Midnight Mass: Who killed Joe Collie’s dog, Pike? contains major spoilers. You can check out our spoiler-free season review by clicking these words.
Joe Collie is only a supporting character in Midnight Mass. He’s the town’s boorish alcoholic who is also, through his own hubris, responsible for the paralysis of the mayor’s daughter, Leeza Scarborough. Joe hates himself, and most of the townsfolk hate him in return, so he has largely sequestered himself away in a trailer. He does have one ally, though, in the form of Pike, an exceptionally good boy who accompanies him everywhere, at least until he’s fatally poisoned at the Crock Pot Luck Easter Festival. This death is actually one of the first we see in the series, and it’s an awful one for any animal lovers. Joe is heartbroken, but also furious since he and basically everyone else knows exactly who is responsible.
Who killed Joe Collie’s dog, Pike?
Predictably, the culprit was the town’s local busybody and religious fanatic, Bev Keane. Since Pike had the good sense to ferociously bark at her whenever she was nearby, she took the opportunity to poison the mutt using chemicals taken from the school’s storage that she claimed were to combat a rat infestation.
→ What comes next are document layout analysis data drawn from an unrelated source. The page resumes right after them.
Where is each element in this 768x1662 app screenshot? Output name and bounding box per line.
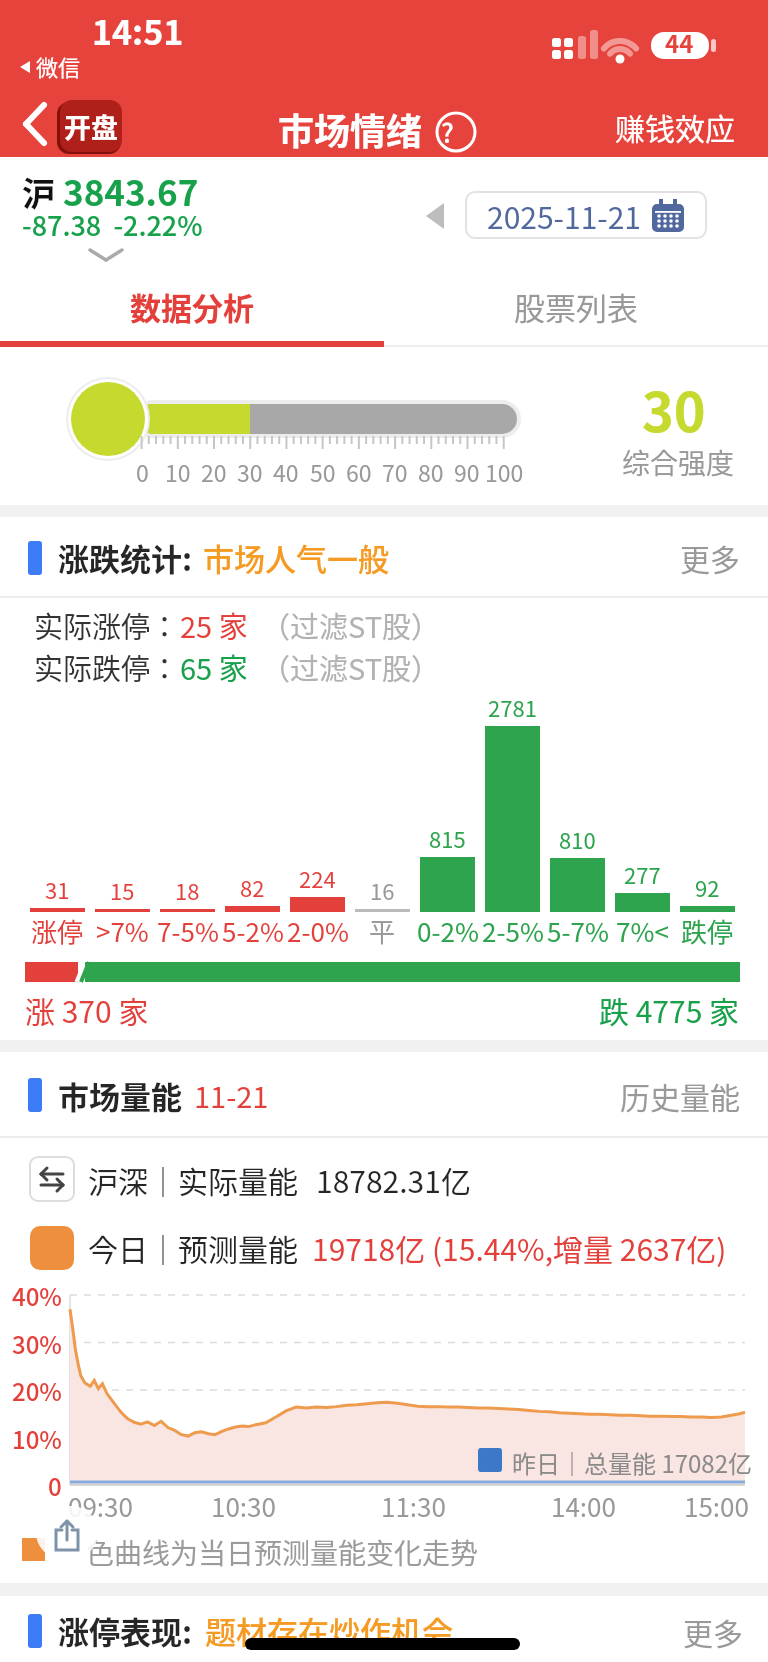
staticText: 跌停	[681, 912, 734, 950]
staticText: 31	[45, 873, 70, 905]
staticText: -87.38 -2.22%	[22, 205, 203, 244]
staticText: 18	[175, 874, 200, 906]
button[interactable]: 更多	[680, 536, 740, 579]
staticText: 277	[624, 858, 661, 890]
staticText: 赚钱效应	[615, 105, 735, 148]
button[interactable]: 股票列表	[384, 272, 768, 341]
staticText: 市场情绪	[278, 103, 423, 155]
staticText: （过滤ST股）	[248, 646, 441, 688]
staticText: 今日｜预测量能	[88, 1226, 298, 1269]
staticText: 70	[382, 455, 408, 488]
staticText: 微信	[36, 50, 81, 82]
staticText: 更多	[680, 536, 740, 579]
staticText: 10%	[12, 1421, 62, 1456]
staticText: 2-5%	[482, 912, 544, 950]
staticText: 10:30	[211, 1487, 276, 1525]
staticText: 5-7%	[547, 912, 609, 950]
staticText: 14:00	[551, 1487, 616, 1525]
button[interactable]: 数据分析	[0, 272, 384, 341]
staticText: 60	[346, 455, 372, 488]
staticText: 5-2%	[222, 912, 284, 950]
staticText: 10	[165, 455, 191, 488]
button[interactable]: 更多	[683, 1610, 743, 1653]
button[interactable]: 开盘	[60, 100, 122, 152]
staticText: 80	[418, 455, 444, 488]
staticText: 0-2%	[417, 912, 479, 950]
staticText: 平	[369, 912, 396, 950]
staticText: 2-0%	[287, 912, 349, 950]
staticText: 0	[48, 1468, 62, 1503]
staticText: 16	[370, 874, 395, 906]
staticText: 实际涨停：	[34, 604, 180, 646]
staticText: 题材存在炒作机会	[205, 1608, 453, 1653]
staticText: 65 家	[180, 646, 248, 688]
staticText: 数据分析	[130, 284, 254, 329]
staticText: 涨跌统计:	[58, 535, 193, 580]
staticText: 20	[201, 455, 227, 488]
staticText: ?	[441, 113, 454, 151]
button[interactable]: 历史量能	[620, 1074, 740, 1117]
button[interactable]	[14, 96, 60, 152]
staticText: >7%	[96, 912, 149, 950]
staticText: 40	[273, 455, 299, 488]
staticText: 涨停表现:	[58, 1608, 193, 1653]
staticText: 沪深｜实际量能	[88, 1158, 298, 1201]
staticText: 0	[136, 455, 149, 488]
staticText: 18782.31亿	[316, 1158, 471, 1201]
button[interactable]	[424, 203, 446, 229]
button[interactable]: 赚钱效应	[615, 105, 735, 148]
staticText: 50	[310, 455, 336, 488]
staticText: 沪	[22, 168, 55, 216]
staticText: 7-5%	[157, 912, 219, 950]
staticText: （过滤ST股）	[248, 604, 441, 646]
staticText: 开盘	[64, 107, 118, 146]
staticText: 15	[110, 874, 135, 906]
staticText: 11:30	[381, 1487, 446, 1525]
staticText: 7%<	[616, 912, 669, 950]
staticText: 30%	[12, 1326, 62, 1361]
staticText: 14:51	[92, 6, 184, 55]
staticText: 11-21	[194, 1074, 269, 1116]
staticText: 810	[559, 823, 596, 855]
staticText: 15:00	[684, 1487, 749, 1525]
button[interactable]: 2025-11-21	[465, 191, 707, 239]
staticText: 815	[429, 822, 466, 854]
staticText: 25 家	[180, 604, 248, 646]
staticText: 市场量能	[58, 1073, 182, 1118]
staticText: 224	[299, 862, 336, 894]
staticText: 3843.67	[63, 165, 199, 216]
staticText: 2025-11-21	[487, 194, 642, 237]
staticText: 82	[240, 871, 265, 903]
staticText: 市场人气一般	[203, 535, 389, 580]
staticText: 92	[695, 871, 720, 903]
staticText: 100	[485, 455, 524, 488]
staticText: 色曲线为当日预测量能变化走势	[86, 1532, 479, 1573]
staticText: 19718亿 (15.44%,增量 2637亿)	[312, 1226, 727, 1269]
staticText: 30	[237, 455, 263, 488]
staticText: 综合强度	[622, 442, 735, 483]
staticText: 更多	[683, 1610, 743, 1653]
staticText: 昨日｜总量能 17082亿	[512, 1445, 752, 1480]
staticText: 2781	[488, 691, 537, 723]
staticText: 30	[642, 369, 706, 447]
staticText: 90	[454, 455, 480, 488]
staticText: 20%	[12, 1373, 62, 1408]
staticText: 涨停	[31, 912, 84, 950]
staticText: 跌 4775 家	[599, 988, 740, 1031]
staticText: 09:30	[68, 1487, 133, 1525]
staticText: 实际跌停：	[34, 646, 180, 688]
button[interactable]	[36, 1506, 98, 1559]
staticText: 历史量能	[620, 1074, 740, 1117]
staticText: 44	[665, 25, 694, 60]
staticText: 股票列表	[514, 284, 638, 329]
staticText: 40%	[12, 1278, 62, 1313]
staticText: 涨 370 家	[25, 988, 149, 1031]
Honestly, I don’t recall if it’s ever explicitly confirmed that Bev is guilty, but the show makes it so obvious that it’s pointless speculating. It also serves a functional role in the plot. It was Bev who, following the oil spill that decimated the island’s fishing industry, used religious rhetoric to convince people to take the settlements that were offered. Knowing everyone on the island was pious, Bev also knew they’d tithe most of that settlement money away, and since Monsignor Pruitt was, at the time, in the grip of dementia, she pocketed most of that money for herself. This shows the power Bev has over the people of Crockett Island, and so too does the fact that nobody, even Erin, confronts her about poisoning Pike, even though it’s obvious she did. She receives no comeuppance for the act — her eventual fate comes much later — because she has so much social influence. Joe, an outsider, couldn’t possibly have convinced anyone to stand against her, except perhaps Sheriff Hassan, a fellow outsider, who remained his staunchest ally.